Bug #5871
closedregexp \W matches some word characters when inside a case-insensitive character class
Description
=begin
The following replacement, which should do nothing, has removed the upper- and lower-case "K"s and "S"s from the result:
> "ABCDEFGHIJKLMNOPQRSTUVWXYZabcdefghijklmnopqrstuvwxyz".gsub(/[\W]/i,"")
=> "ABCDEFGHIJLMNOPQRTUVWXYZabcdefghijlmnopqrtuvwxyz"
The result is correct (the same as the input string) if I remove either the character class:
> "ABCDEFGHIJKLMNOPQRSTUVWXYZabcdefghijklmnopqrstuvwxyz".gsub(/\W/i,"")
=> "ABCDEFGHIJKLMNOPQRSTUVWXYZabcdefghijklmnopqrstuvwxyz"
or the case insensitive flag:
> "ABCDEFGHIJKLMNOPQRSTUVWXYZabcdefghijklmnopqrstuvwxyz".gsub(/[\W]/,"")
=> "ABCDEFGHIJKLMNOPQRSTUVWXYZabcdefghijklmnopqrstuvwxyz"
This has been observed in two separate ruby 1.9 installs:
- ruby 1.9.2p290 (2011-07-09 revision 32553) [x86_64-darwin10.8.0]
- ruby 1.9.3p0 (2011-10-30 revision 33570) [x86_64-darwin11.2.0]
but works correctly in 1.8
=end
Updated by garethadams (Gareth Adams) almost 13 years ago
=begin
As a simpler test case:
> "ABCDEFGHIJKLMNOPQRSTUVWXYZabcdefghijklmnopqrstuvwxyz".scan /[\W]/i
=> ["K", "S", "k", "s"] # should be []
=end
Updated by garethadams (Gareth Adams) almost 13 years ago
I've now also seen at least one report that this doesn't affect 1.9.3p0 (win32)
Updated by kyrylo (Kyrylo Silin) almost 13 years ago
This happens to me too with ruby 1.9.3p0 (2011-10-30 revision 33570) [i686-linux]
Updated by garethadams (Gareth Adams) almost 13 years ago
=begin
Thanks to investigation from #ruby-lang, It seems this issue only occurs with UTF-8 strings
ruby-1.9.2-p290> "KSks".encode("UTF-8").scan(/[\W]/i) != "KSks".encode("US-ASCII").scan(/[\W]/i)
=> true
=end
Updated by naruse (Yui NARUSE) almost 13 years ago
- Status changed from Open to Rejected
It is spec as writtein at #4044.
Updated by shyouhei (Shyouhei Urabe) almost 13 years ago
Quite generally speaking you are advised not to use /i in Unicode.
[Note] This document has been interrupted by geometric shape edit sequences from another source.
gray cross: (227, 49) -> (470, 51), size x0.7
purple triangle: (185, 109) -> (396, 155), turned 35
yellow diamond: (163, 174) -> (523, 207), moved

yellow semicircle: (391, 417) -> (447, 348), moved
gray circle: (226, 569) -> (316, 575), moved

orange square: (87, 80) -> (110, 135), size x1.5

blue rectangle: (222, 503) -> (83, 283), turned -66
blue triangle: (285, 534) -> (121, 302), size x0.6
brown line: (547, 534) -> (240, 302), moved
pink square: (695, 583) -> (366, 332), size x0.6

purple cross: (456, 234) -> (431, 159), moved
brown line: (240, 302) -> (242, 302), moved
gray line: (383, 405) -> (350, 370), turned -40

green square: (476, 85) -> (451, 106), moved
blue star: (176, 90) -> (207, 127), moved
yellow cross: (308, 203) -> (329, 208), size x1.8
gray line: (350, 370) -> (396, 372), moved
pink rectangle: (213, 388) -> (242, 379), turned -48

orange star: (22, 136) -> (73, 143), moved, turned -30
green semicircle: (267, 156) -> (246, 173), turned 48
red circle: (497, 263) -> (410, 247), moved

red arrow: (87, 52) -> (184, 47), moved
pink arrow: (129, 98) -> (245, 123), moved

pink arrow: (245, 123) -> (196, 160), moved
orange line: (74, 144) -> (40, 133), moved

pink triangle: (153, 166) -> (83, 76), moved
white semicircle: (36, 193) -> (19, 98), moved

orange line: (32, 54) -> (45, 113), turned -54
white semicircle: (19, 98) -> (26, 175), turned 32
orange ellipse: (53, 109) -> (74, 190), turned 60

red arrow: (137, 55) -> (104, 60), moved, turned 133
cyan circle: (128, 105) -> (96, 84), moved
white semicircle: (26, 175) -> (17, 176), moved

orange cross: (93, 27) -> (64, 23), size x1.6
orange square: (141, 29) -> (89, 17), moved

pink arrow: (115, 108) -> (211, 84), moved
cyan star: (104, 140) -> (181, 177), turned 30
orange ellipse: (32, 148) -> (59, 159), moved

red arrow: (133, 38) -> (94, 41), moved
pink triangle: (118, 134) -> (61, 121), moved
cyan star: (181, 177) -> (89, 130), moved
The reason? because Babylonians did something wrong.
In this specific case the [\W], which equals to [^A-Za-z], includes K and ß. So /[\W]/i includes k and SS.
Updated by duerst (Martin Dürst) almost 13 years ago
- Status changed from Rejected to Open
Shouhei Urabe writes:
Quite generally speaking you are advised not to use /i in Unicode.
Are there other examples where /i is advised against? If yes, please let's look at them and try to fix them, too.
The reason? because Babylonians did something wrong.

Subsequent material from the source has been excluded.